At chemicals giant BASF, factory staff are provided with contactless delivery and pickup services for catering, said Christian Zeintl, a spokesman.

Germany’s corporate governance system, which gives workers a strong say in management decisions, has helped keep staff and unions on board.

“The protection of the health of employees is the highest priority, [but] not all activities can be done from home,” said a spokesman for IG Metall, an industrial union with more than two million members.

Oliver Simon, a factory worker and employee representative at engineering group Robert Bosch GmbH said some workers were concerned about reporting back to work in the thick of the pandemic. But they also saw the benefits of keeping factories running, he said.

He estimated that around half of staff are currently at work in Bosch’s local factories in the west German Saarland region, which manufacture car parts. Other staff are tapping short-time work programs.

Businesses are also wrestling with stalled global trade and a devastating decline in demand for consumer goods such as cars. A shortage of parts from international partners could force some businesses to mothball plants unless Europe’s strict isolation measures start lifting in coming weeks.

European aircraft manufacturer Airbus SE, which has large factories in the U.K., France, Germany and Spain, is operating its factory in northern Germany only four days a week because it is reliant on parts from the U.K., said Justin Dubon, an Airbus spokesman.

Like others, ebm-papst has sought to adapt to the new reality by shifting to ventilators and other medical products after a crunch in supply and demand for its fans and motors used in cars, Mr. Brandl said.

The company’s German factories are running at 80% capacity, and it has yet to ask production workers to work shorter hours, Mr.
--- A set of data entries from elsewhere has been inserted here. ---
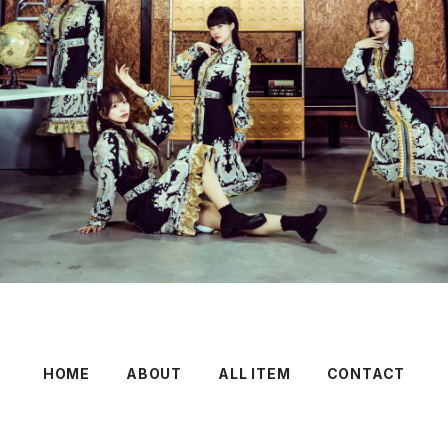
HOME
ABOUT
ALL ITEM
CONTACT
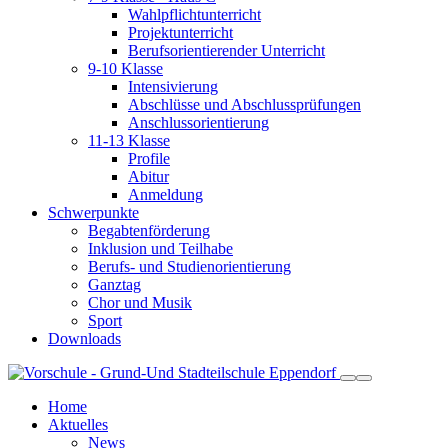
Wahlpflichtunterricht
Projektunterricht
Berufsorientierender Unterricht
9-10 Klasse
Intensivierung
Abschlüsse und Abschlussprüfungen
Anschlussorientierung
11-13 Klasse
Profile
Abitur
Anmeldung
Schwerpunkte
Begabtenförderung
Inklusion und Teilhabe
Berufs- und Studienorientierung
Ganztag
Chor und Musik
Sport
Downloads
Home
Aktuelles
News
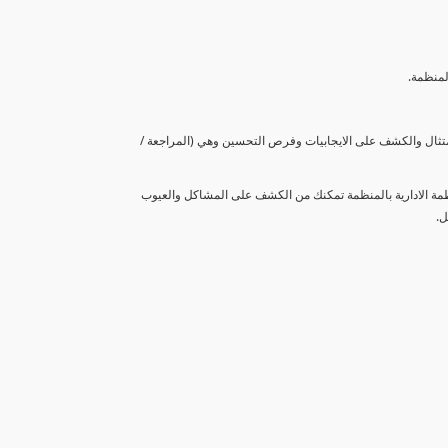
لمنظمة.
متثال والكشف على الايجابيات وفرص التحسين وهي (المراجعة /
نظمة الادارية بالمنظمة تمكنك من الكشف على المشاكل والعيوب
ل.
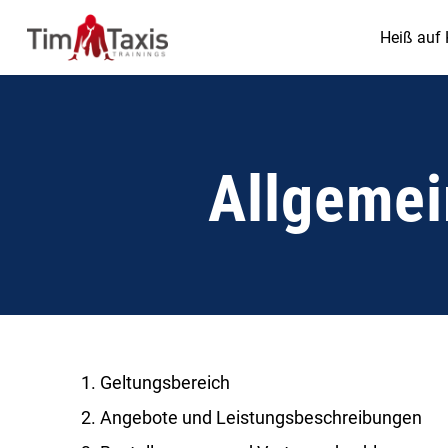
Heiß auf 
Allgemei
Geltungsbereich
Angebote und Leistungsbeschreibungen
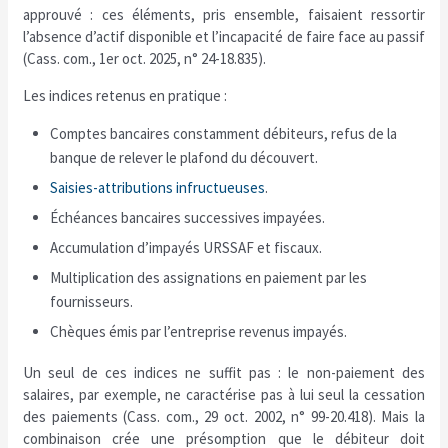
approuvé : ces éléments, pris ensemble, faisaient ressortir
l’absence d’actif disponible et l’incapacité de faire face au passif
(Cass. com., 1er oct. 2025, n° 24-18.835).
Les indices retenus en pratique :
Comptes bancaires constamment débiteurs, refus de la
banque de relever le plafond du découvert.
Saisies-attributions infructueuses
.
Échéances bancaires successives impayées.
Accumulation d’impayés URSSAF et fiscaux.
Multiplication des assignations en paiement par les
fournisseurs.
Chèques émis par l’entreprise revenus impayés.
Un seul de ces indices ne suffit pas : le non-paiement des
salaires, par exemple, ne caractérise pas à lui seul la cessation
des paiements (Cass. com., 29 oct. 2002, n° 99-20.418). Mais la
combinaison crée une présomption que le débiteur doit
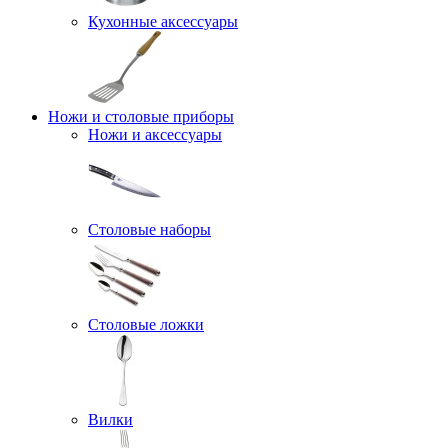
Кухонные аксессуары
Ножи и столовые приборы
Ножи и аксессуары
Столовые наборы
Столовые ложки
Вилки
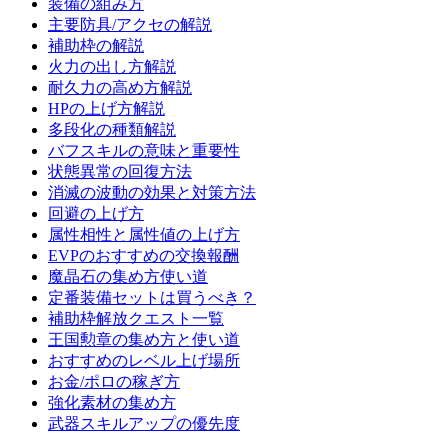
装備の組み方
主要防具/アクセの解説
補助枠の解説
火力の出し方解説
耐久力の高め方解説
HPの上げ方解説
多段化の種類解説
バフスキルの意味と重要性
状態異常の回復方法
消滅の波動の効果と対策方法
回避の上げ方
属性相性と属性値の上げ方
EVPのおすすめの交換報酬
魔晶石の集め方使い道
定番装備セットは買うべき？
補助枠解放クエスト一覧
王国勲章の集め方と使い道
おすすめのレベル上げ場所
お金/ポロの稼ぎ方
強化素材の集め方
武器スキルアップの優先度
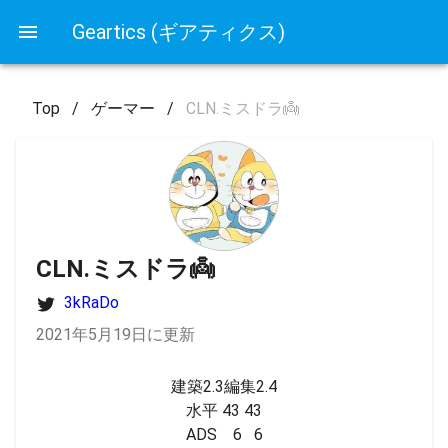
Geartics (ギアティクス)
Top
/
ゲーマー
/
CLN.ミスドラ👼
CLN.ミスドラ👼
3kRaDo
2021年5月19日に更新
建築2.3編集2.4

水平 43 43

ADS    6   6
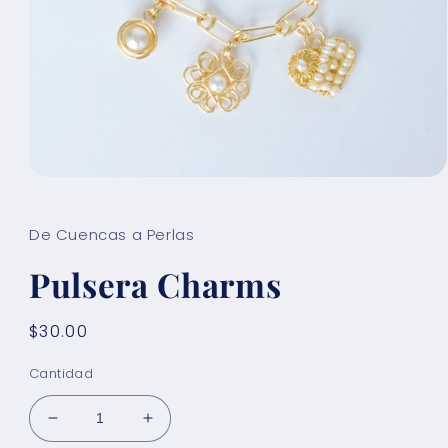
Abrir
elemento
multimedia
1
De Cuencas a Perlas
en
una
Pulsera Charms
ventana
modal
Precio
$30.00
habitual
Cantidad
Reducir
Aumentar
cantidad
cantidad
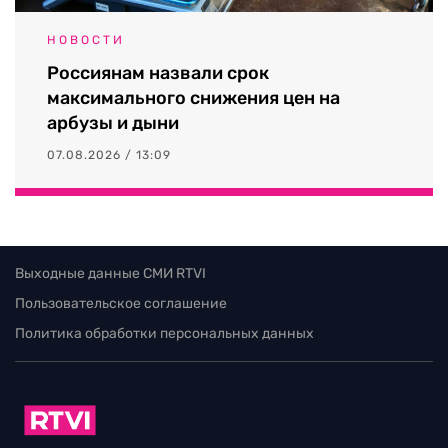
НОВОСТИ
Россиянам назвали срок
максимального снижения цен на
арбузы и дыни
07.08.2026 / 13:09
Выходные данные СМИ RTVI
Пользовательское соглашение
Политика обработки персональных данных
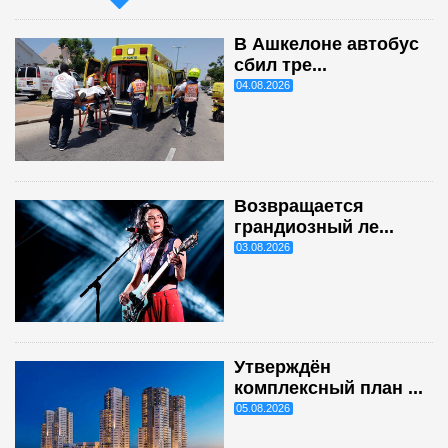
В Ашкелоне автобус
сбил тре...
04.08.2026
Возвращается
грандиозный ле...
03.08.2026
Утверждён
комплексный план ...
05.08.2026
Brandl said. It has increased its ventilator-building capacity by 50% despite shortages of supplies.

HAWE Hydraulik is conducting virtual fairs to advertise its products, and focusing more strongly on the medical and renewable-energy sectors.

Economists say manufacturers are generally better equipped than services companies to stomach a lull in activity because they can work overtime to produce goods that customers have put off buying but will need in the future. Hotels and restaurants can’t recoup lost business in the same way.

Still, each week of shutdown costs the German economy around 1% of gross domestic product, or about $40 billion, said Lars Feld, chairman of the Council of Economic Experts that advises the German government. Even well-funded manufacturers would struggle to survive an extended lockdown.

“We cannot afford a shutdown beyond May,” Mr. Feld said.